Le Sud - El sur, Victor Erice (1983)

Dans l'Espagne des années 50, un couple vit dans un village du Nord avec leur petite fille. Celle-ci développe une fascination pour son père et découvre qu'il a laissé une autre femme aimée dans le Sud du pays, dont il est originaire.

Victor Erice retrouve les rives de l’enfance dix ans après L’Esprit de la ruche (1973) avec Le Sud, second film tardif où il adapte le roman éponyme de sa compagne d’alors, Adelaida García Morales. Dans L’Esprit de la ruche une fillette posait un regard chargé d’innocence et d’imagination sur la mort, et que ne pouvait altérer la réalité désenchantée des adulte. Le Sud tisse un mystère tout aussi poétique mais plus intime pour la jeune Estrella (Sonsoles Aranguren et Icíar Bollaín), idolâtrant son père avant de progressivement déceler ses failles. Ce processus de démythification des parents propre à tout enfant prend un tour bien plus profond pour Victor Erice qui l’associe à sa propre enfance (marquée par les silences et secrets de la dictature) et du contexte espagnol, à la fois politique mais également régional.

Le Sud évoqué par le titre sera un lieu mythique puis de désenchantement pour Estrella. Il s’oppose au Nord (la Castille et son climat froid et austère privilégiant l’introspection) où vit la fillette tandis que le père (Omero Antonutti) adoré est originaire de ce Sud (l'Andalousie, terre de chaleur humaine et climatique, de communion et d’attitudes extraverties) fantasmé mais que l’on ne verra jamais. Estrella encore âgée de huit ans associe ainsi l’aura fantasmagorique du Sud aux pouvoirs qu’est supposé détenir ce père dont l’évocation (un dialogue entre Estrella et sa mère), les objets curieux (le pendule), les habitudes excentriques (les longues heures d’isolation au grenier) et les exploits extravagants (la détection d’eau sur un terrain) associent irrémédiablement à un magicien. 

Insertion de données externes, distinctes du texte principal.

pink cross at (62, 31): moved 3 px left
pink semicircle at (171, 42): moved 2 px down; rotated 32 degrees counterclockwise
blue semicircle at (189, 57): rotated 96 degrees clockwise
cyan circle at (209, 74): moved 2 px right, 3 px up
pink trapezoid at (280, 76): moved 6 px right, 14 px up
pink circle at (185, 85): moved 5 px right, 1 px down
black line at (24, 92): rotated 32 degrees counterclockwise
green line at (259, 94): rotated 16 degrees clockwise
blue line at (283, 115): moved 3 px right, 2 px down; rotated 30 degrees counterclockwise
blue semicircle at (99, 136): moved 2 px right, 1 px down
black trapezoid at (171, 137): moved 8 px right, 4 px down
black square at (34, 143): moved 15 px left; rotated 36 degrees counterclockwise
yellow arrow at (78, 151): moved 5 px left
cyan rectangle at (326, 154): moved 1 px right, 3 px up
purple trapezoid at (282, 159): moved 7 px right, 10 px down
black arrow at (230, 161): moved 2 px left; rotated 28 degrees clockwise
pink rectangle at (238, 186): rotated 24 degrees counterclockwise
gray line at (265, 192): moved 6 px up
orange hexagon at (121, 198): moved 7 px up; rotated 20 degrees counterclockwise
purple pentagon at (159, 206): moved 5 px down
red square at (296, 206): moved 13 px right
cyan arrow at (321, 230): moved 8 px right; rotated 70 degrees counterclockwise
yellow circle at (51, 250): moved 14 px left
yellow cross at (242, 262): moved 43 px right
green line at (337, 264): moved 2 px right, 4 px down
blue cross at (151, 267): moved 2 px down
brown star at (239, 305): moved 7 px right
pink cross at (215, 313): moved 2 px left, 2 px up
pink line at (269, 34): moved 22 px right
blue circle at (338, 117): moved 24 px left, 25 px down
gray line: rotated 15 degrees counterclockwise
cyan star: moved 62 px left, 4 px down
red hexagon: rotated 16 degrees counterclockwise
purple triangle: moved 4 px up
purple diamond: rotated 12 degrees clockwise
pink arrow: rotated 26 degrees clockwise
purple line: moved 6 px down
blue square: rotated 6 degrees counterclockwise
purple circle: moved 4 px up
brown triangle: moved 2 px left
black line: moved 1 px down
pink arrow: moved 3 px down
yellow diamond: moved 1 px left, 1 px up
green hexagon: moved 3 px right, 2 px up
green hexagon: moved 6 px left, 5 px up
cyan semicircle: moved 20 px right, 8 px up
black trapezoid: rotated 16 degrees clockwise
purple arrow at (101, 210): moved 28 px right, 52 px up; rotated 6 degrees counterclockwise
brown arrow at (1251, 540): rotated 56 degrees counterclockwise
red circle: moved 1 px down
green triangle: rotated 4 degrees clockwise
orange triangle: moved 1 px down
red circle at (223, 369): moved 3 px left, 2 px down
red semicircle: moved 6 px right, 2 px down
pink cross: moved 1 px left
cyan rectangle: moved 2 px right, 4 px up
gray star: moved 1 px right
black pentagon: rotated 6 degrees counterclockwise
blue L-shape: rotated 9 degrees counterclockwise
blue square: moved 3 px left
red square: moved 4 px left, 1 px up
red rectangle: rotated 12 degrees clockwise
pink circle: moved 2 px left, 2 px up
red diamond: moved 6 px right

Victor Erice capture le regard émerveillé de la petite fille pour exprimer cette aura surnaturelle (la manière dont il surgit des ténèbres sous une lumière bleutée dans l’église lors de la scène de première communion), tout en l’associant toujours à une facette chaleureuse. La danse endiablée père/fille durant la fête de première communion traduit cette complicité tandis que la nourrice Milagro (Rafaela Aparicio) et la grand-mère (Germaine Montero) par leur truculence dégagent ce pittoresque positif évoqué par le Sud.

Pourtant progressivement le Sud va évoquer le souvenir et le secret pour Estrella. Les fantômes de la Guerre Civile planaient sur L’Esprit de la ruche et ce sont ceux d’une dictature longuement installées qui irriguent Le Sud. La mère (Lola Cardona) a été déchue de son poste d’institutrice avec la dictature et le père en conflit avec sa famille par son opposition au Franquisme a dû fuir le sud. Ce passé dont on ne peut totalement échapper hante ainsi le père, notamment par cette maison isolée de la ville en forme de purgatoire et dont les artefacts le ramènent irrémédiablement au passé (la maison nommée « La Gaviota » (La mouette) et dont le sigle orne l’entrée, un oiseau associé à la mer, au voyage et à l’évasion qu’on imagine mieux dans le sud). Mais surtout, le sud et le passé qu’il dissimule va révéler le vrai amour du père, celui qu’il n’a jamais complètement oublié et qui le plonge dans des abîmes de mélancolie. Comme dans L’Esprit de la ruche, c’est une image qui servira de révélateur, d’abord un dessin de la femme aimée dissimulée dans le bureau du père, puis son nom et visage sur une affiche et enfin un extrait de film où elle joue. 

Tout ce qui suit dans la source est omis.